Por isso, creio que precisamos conhecer sobre aquilo que ensinamos. E essa era uma das minhas grandes preocupações ao longo do curso, pois sabia que havia lacunas na minha formação, principalmente relacionadas à Geometria, que precisavam ser sanadas. Hoje, entendo que esses lapsos fazem parte da formação de todo professor e, afinal, podemos - e devemos - buscar transformar tais hiatos em outras oportunidades de aprendizagem em diferentes espaços na formação contínua. Afinal, como diria Paulo Freire (1991), ninguém nasce educador, tornamo-nos na prática e na reflexão da prática. É nesses processos de reconfiguração que tenho compreendido como essas pequenas partes podem proporcionar novas aprendizagens, e minha experiência com GEPGEO claramente me mostrou isso.
Cursei, ainda, uma disciplina de Geometria Analítica no segundo ano do curso. Tive dificuldade em visualizar elementos da Geometria Analítica, principalmente porque a abordagem em disciplinas dessa natureza é geralmente muito mais algébrica do que geométrica.

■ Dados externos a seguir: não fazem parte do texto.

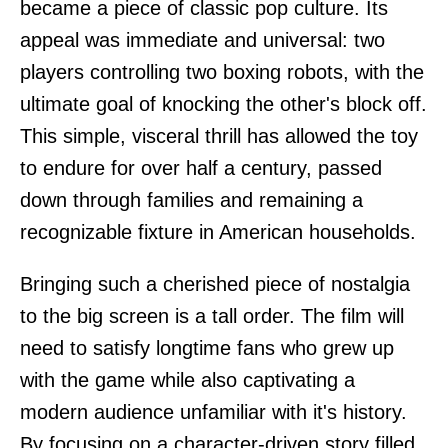
became a piece of classic pop culture. Its
appeal was immediate and universal: two
players controlling two boxing robots, with the
ultimate goal of knocking the other's block off.
This simple, visceral thrill has allowed the toy
to endure for over half a century, passed
down through families and remaining a
recognizable fixture in American households.
Bringing such a cherished piece of nostalgia
to the big screen is a tall order. The film will
need to satisfy longtime fans who grew up
with the game while also captivating a
modern audience unfamiliar with it's history.
By focusing on a character-driven story filled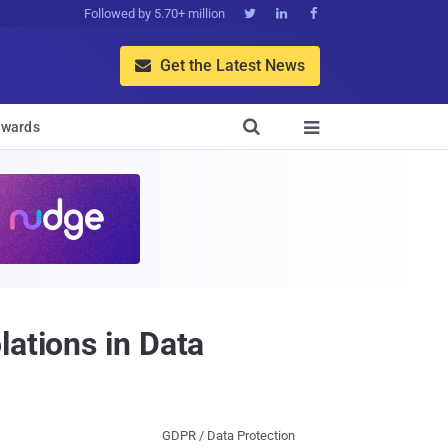
Followed by 5.70+ million



Get the Latest News


wards

lations in Data
GDPR / Data Protection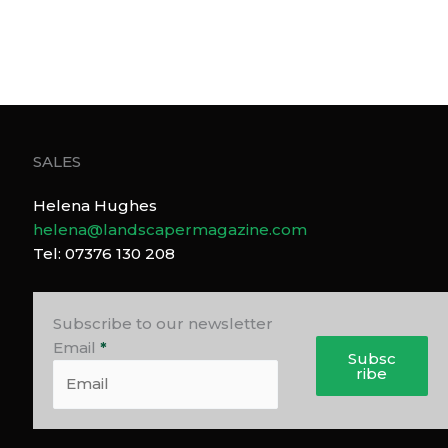
SALES
Helena Hughes
helena@landscapermagazine.com
Tel: 07376 130 208
Subscribe to our newsletter
Email
*
Subsc
ribe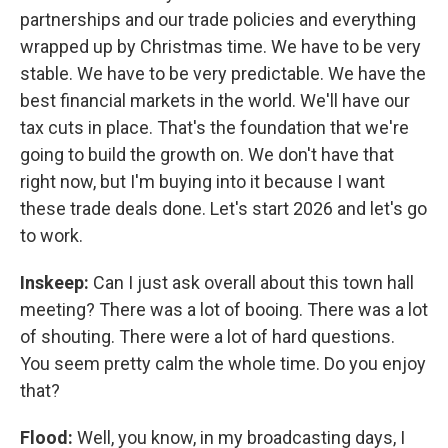
partnerships and our trade policies and everything
wrapped up by Christmas time. We have to be very
stable. We have to be very predictable. We have the
best financial markets in the world. We'll have our
tax cuts in place. That's the foundation that we're
going to build the growth on. We don't have that
right now, but I'm buying into it because I want
these trade deals done. Let's start 2026 and let's go
to work.
Inskeep:
Can I just ask overall about this town hall
meeting? There was a lot of booing. There was a lot
of shouting. There were a lot of hard questions.
You seem pretty calm the whole time. Do you enjoy
that?
Flood:
Well, you know, in my broadcasting days, I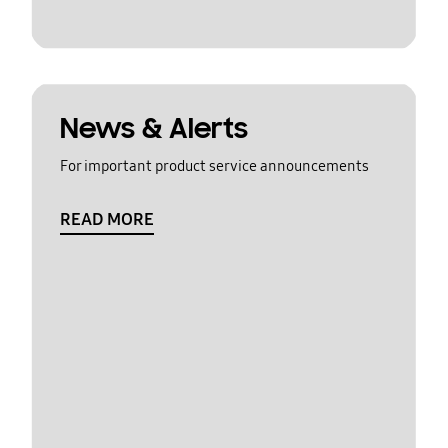
News & Alerts
For important product service announcements
READ MORE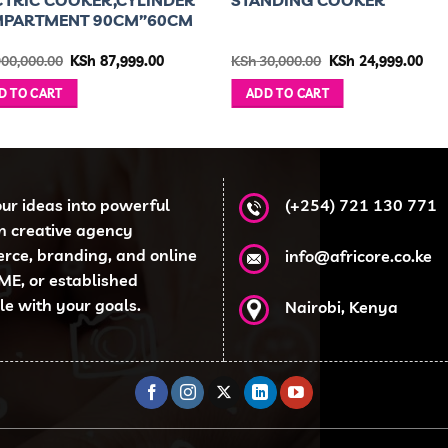
PARTMENT 90CM”60CM
Original
Current
Original
Cur
00,000.00
KSh
87,999.00
KSh
30,000.00
KSh
24,999.00
price
price
price
pri
was:
is:
was:
is:
D TO CART
ADD TO CART
KSh 900,000.00.
KSh 87,999.00.
KSh 30,000.00.
KSh
our ideas into powerful
(+254) 721 130 771
en creative agency
erce, branding, and online
info@africore.co.ke
ME, or established
ale with your goals.
Nairobi, Kenya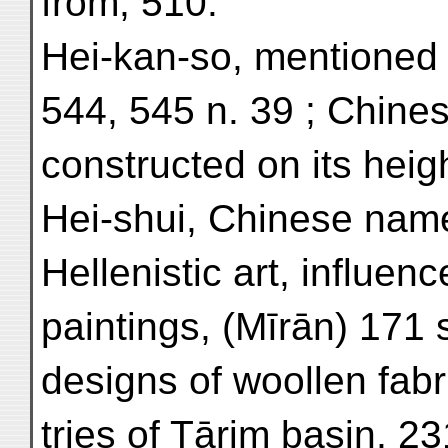
from, 510.
Hei-kan-so, mentioned i
544, 545 n. 39 ; Chines
constructed on its heig
Hei-shui, Chinese name
Hellenistic art, influence
paintings, (Mīrān) 171 s
designs of woollen fabr
tries of Tārim basin, 23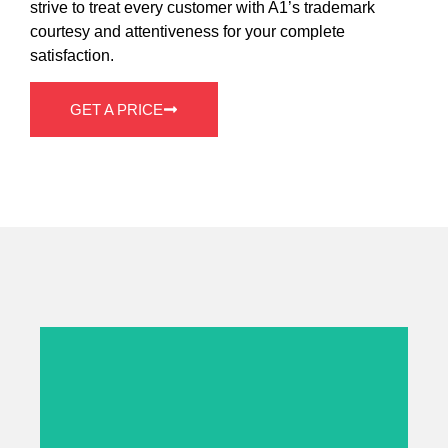
strive to treat every customer with A1’s trademark
courtesy and attentiveness for your complete
satisfaction.
GET A PRICE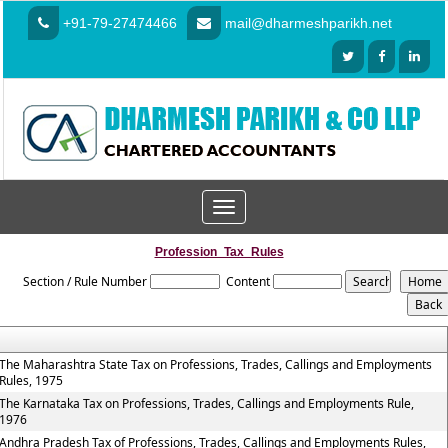
+91-79-27474466
mail@dharmeshparikh.net
Toggle
navigation
Profession_Tax_Rules
Section / Rule Number
Content
The Maharashtra State Tax on Professions, Trades, Callings and Employments
Rules, 1975
The Karnataka Tax on Professions, Trades, Callings and Employments Rule,
1976
Andhra Pradesh Tax of Professions, Trades, Callings and Employments Rules,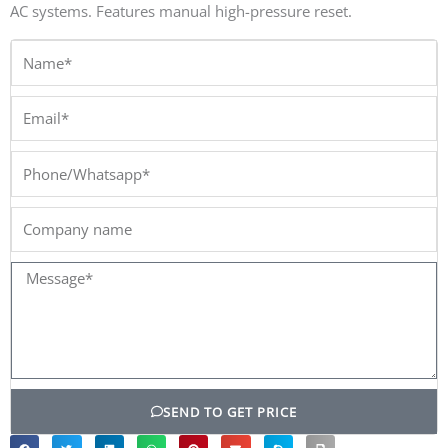
AC systems. Features manual high-pressure reset.
Name*
Email*
Phone/Whatsapp*
Company
name
Message*
SEND TO GET PRICE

O ponto de vista de Leivas (2002, p. 44) é o de que “tratar os pensamentos algébricos e geométricos juntos me parece muito relevante para resgatar uma perda grande registrada pela história, a saber, a Álgebra desenvolvida para resolver os problemas geométricos”. Nesse sentido, hoje percebo dificuldades em visualizar esse horizonte do conteúdo que poderia ser explorado em uma disciplina como essa em um curso de formação de professores.
De fato, os comentários aqui realizados não são no sentido de apontar falhas de meus professores, mas de entender que todos esses processos que visualizo hoje em dia, de certa forma, interferiram - e ainda interferem - na maneira como eu aprendo e ensino Geometria. Fatos que serão comentados quando estivermos mais próximos à Cidade das Esmeraldas.
Logo, percebo que essa trajetória prévia ao meu ingresso na pós-graduação e, por conseguinte, no GEPGEO, contribuiu para que eu tivesse os primeiros contatos e aprofundasse - de algumas maneiras melhores que outras - o meu próprio Conhecimento Especializado do Conteúdo. Sei que a forma em que esse percurso formativo se deu me fez quem eu sou hoje, e sou grato por esses distintos intermédios no meio do caminho.
A entrada na pós-graduação trouxe muitos questionamentos a mim. Prestei algumas seleções de mestrado no último ano do curso de graduação e, quando tive que optar por uma área entre o Ensino de Matemática, Matemática Pura ou Matemática Aplicada, foi preciso olhar para dentro e perceber que Gabriel eu gostaria de ser, qual Gabriel eu me via sendo.
Foi um momento bastante difícil, pois sentia que a opção que eu escolhesse definiria quem eu seria dali para frente, fato que compreendo ser muito mais do que isso atualmente. Aquela escolha ajudou a construir o pesquisador que sou hoje, mas não me define. São as experiências que vamos construindo, ao longo dos anos, que nos tornam os professores e pesquisadores que somos.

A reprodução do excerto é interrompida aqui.